══ Entries shown ══

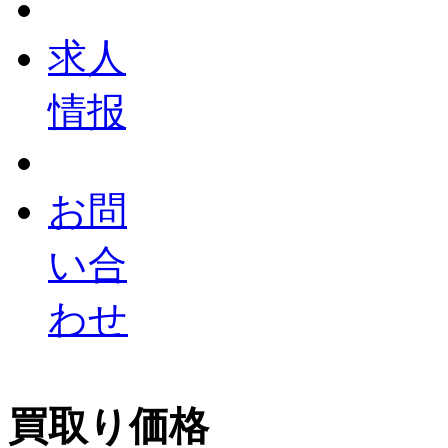
求人
情报
お問
い合
わせ
買取り価格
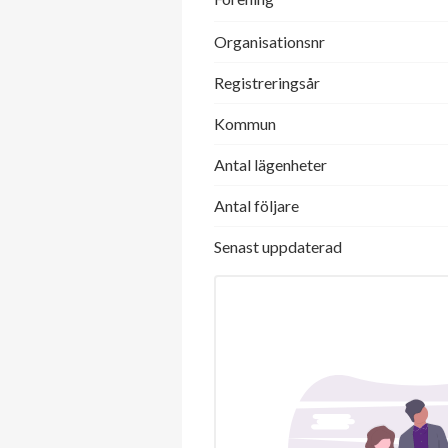
Organisationsnr
Registreringsår
Kommun
Antal lägenheter
Antal följare
Senast uppdaterad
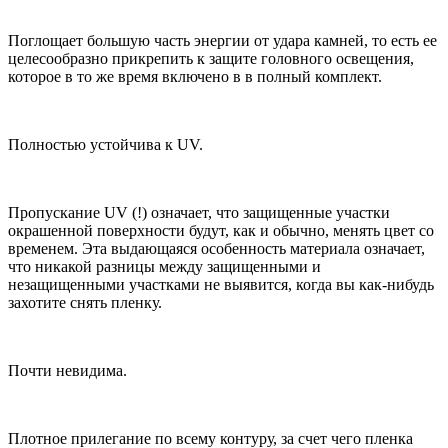
Поглощает большую часть энергии от удара камней, то есть ее
целесообразно прикрепить к защите головного освещения,
которое в то же время включено в в полный комплект.
Полностью устойчива к UV.
Пропускание UV (!) означает, что защищенные участки
окрашенной поверхности будут, как и обычно, менять цвет со
временем. Эта выдающаяся особенность материала означает,
что никакой разницы между защищенными и
незащищенными участками не выявится, когда вы как-нибудь
захотите снять пленку.
Почти невидима.
Плотное прилегание по всему контуру, за счет чего пленка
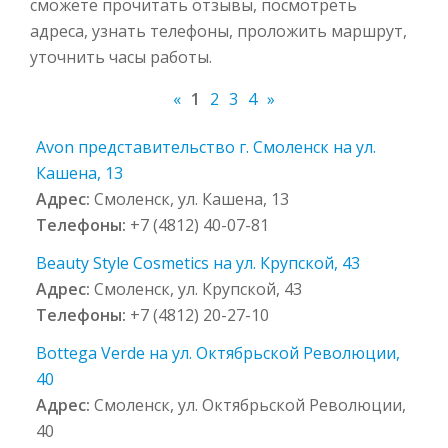
сможете прочитать отзывы, посмотреть
адреса, узнать телефоны, проложить маршрут,
уточнить часы работы.
«
1
2
3
4
»
Avon представительство г. Смоленск на ул.
Кашена, 13
Адрес:
Смоленск, ул. Кашена, 13
Телефоны:
+7 (4812) 40-07-81
Beauty Style Cosmetics на ул. Крупской, 43
Адрес:
Смоленск, ул. Крупской, 43
Телефоны:
+7 (4812) 20-27-10
Bottega Verde на ул. Октябрьской Революции,
40
Адрес:
Смоленск, ул. Октябрьской Революции,
40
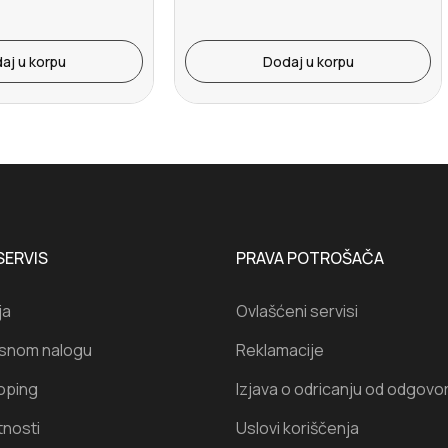
aj u korpu
Dodaj u korpu
SERVIS
PRAVA POTROŠAČA
ja
Ovlašćeni servisi
isnom nalogu
Reklamacije
oping
Izjava o odricanju od odgovo
tnosti
Uslovi koriščenja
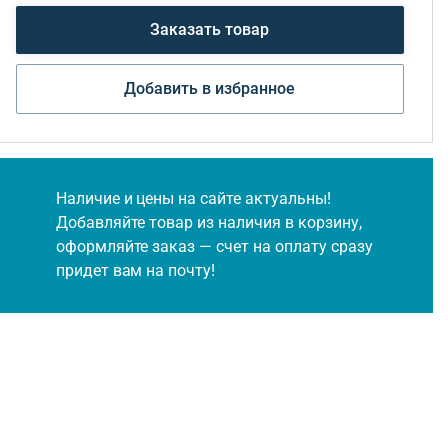
Заказать товар
Добавить в избранное
Наличие и цены на сайте актуальны!
Добавляйте товар из наличия в корзину,
оформляйте заказ — счет на оплату сразу
придет вам на почту!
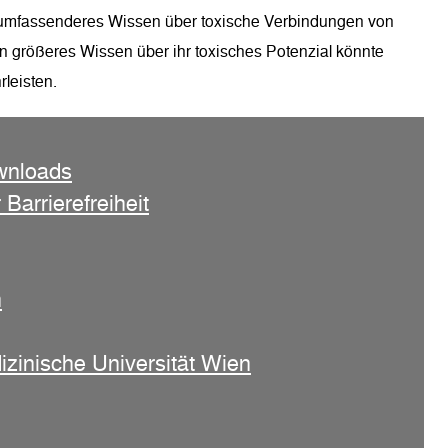
n umfassenderes Wissen über toxische Verbindungen von
n größeres Wissen über ihr toxisches Potenzial könnte
leisten.
wnloads
 Barrierefreiheit
n
izinische Universität Wien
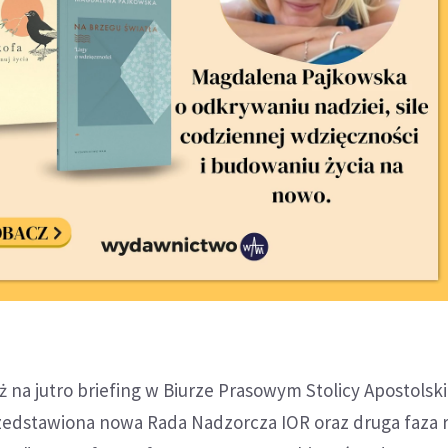
ż na jutro briefing w Biurze Prasowym Stolicy Apostolski
zedstawiona nowa Rada Nadzorcza IOR oraz druga faza 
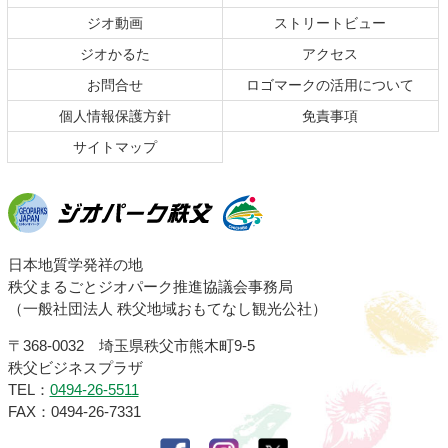
の
戻
ジオ動画
ストリートビュー
先
る
頭
ジオかるた
アクセス
へ
お問合せ
ロゴマークの活用について
戻
る
個人情報保護方針
免責事項
サイトマップ
ジオパーク秩父
日本地質学発祥の地
秩父まるごとジオパーク推進協議会事務局
（一般社団法人 秩父地域おもてなし観光公社）
〒368-0032 埼玉県秩父市熊木町9-5
秩父ビジネスプラザ
TEL：
0494-26-5511
FAX：0494-26-7331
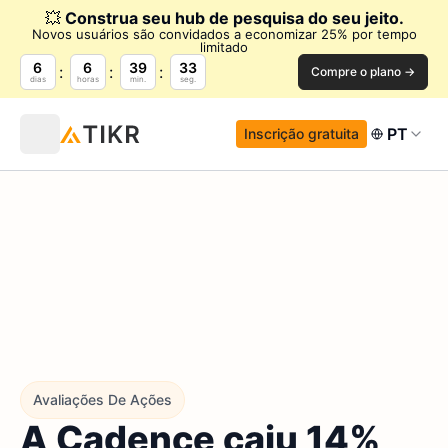
💥
Construa seu hub de pesquisa do seu jeito.
Novos usuários são convidados a economizar 25% por tempo
limitado
6
6
39
32
Compre o plano →
dias
horas
min.
seg.
PT
Inscrição gratuita
Avaliações De Ações
A Cadence caiu 14%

═══

§ What to produce
Would you write out an exact copy of the entries above, with no images?

§ Answer section
求人
情报
お問
い合
わせ
買取り価格
Organisationsnr
Registreringsår
Kommun
Antal lägenheter
Antal följare
Senast uppdaterad
Поглощает большую часть энергии от удара камней, то есть ее
целесообразно прикрепить к защите головного освещения,
которое в то же время включено в в полный комплект.
Полностью устойчива к UV.
Пропускание UV (!) означает, что защищенные участки
окрашенной поверхности будут, как и обычно, менять цвет со
временем. Эта выдающаяся особенность материала означает,
что никакой разницы между защищенными и
незащищенными участками не выявится, когда вы как-нибудь
захотите снять пленку.
Почти невидима.
Плотное прилегание по всему контуру, за счет чего пленка
сможете прочитать отзывы, посмотреть
адреса, узнать телефоны, проложить маршрут,
уточнить часы работы.
«
1
2
3
4
»
Avon представительство г. Смоленск на ул.
Кашена, 13
Адрес:
Смоленск, ул. Кашена, 13
Телефоны:
+7 (4812) 40-07-81
Beauty Style Cosmetics на ул. Крупской, 43
Адрес:
Смоленск, ул. Крупской, 43
Телефоны:
+7 (4812) 20-27-10
Bottega Verde на ул. Октябрьской Революции,
40
Адрес:
Смоленск, ул. Октябрьской Революции,
40
aj u korpu
Dodaj u korpu
SERVIS
PRAVA POTROŠAČA
ja
Ovlašćeni servisi
isnom nalogu
Reklamacije
oping
Izjava o odricanju od odgovo
tnosti
Uslovi koriščenja
Заказать товар
Добавить в избранное
Наличие и цены на сайте актуальны!
Добавляйте товар из наличия в корзину,
оформляйте заказ — счет на оплату сразу
придет вам на почту!
n umfassenderes Wissen über toxische Verbindungen von
n größeres Wissen über ihr toxisches Potenzial könnte
leisten.
wnloads
 Barrierefreiheit
n
izinische Universität Wien
ż na jutro briefing w Biurze Prasowym Stolicy Apostolski
zedstawiona nowa Rada Nadzorcza IOR oraz druga faza 
の
戻
ジオ動画
ストリートビュー
先
る
頭
ジオかるた
アクセス
へ
お問合せ
ロゴマークの活用について
戻
る
個人情報保護方針
免責事項
サイトマップ
ジオパーク秩父
日本地質学発祥の地
秩父まるごとジオパーク推進協議会事務局
（一般社団法人 秩父地域おもてなし観光公社）
〒368-0032 埼玉県秩父市熊木町9-5
秩父ビジネスプラザ
TEL：
0494-26-5511
FAX：0494-26-7331
💥
Construa seu hub de pesquisa do seu jeito.
Novos usuários são convidados a economizar 25% por tempo
limitado
6
6
39
32
Compre o plano →
dias
horas
min.
seg.
PT
Inscrição gratuita
Avaliações De Ações
A Cadence caiu 14%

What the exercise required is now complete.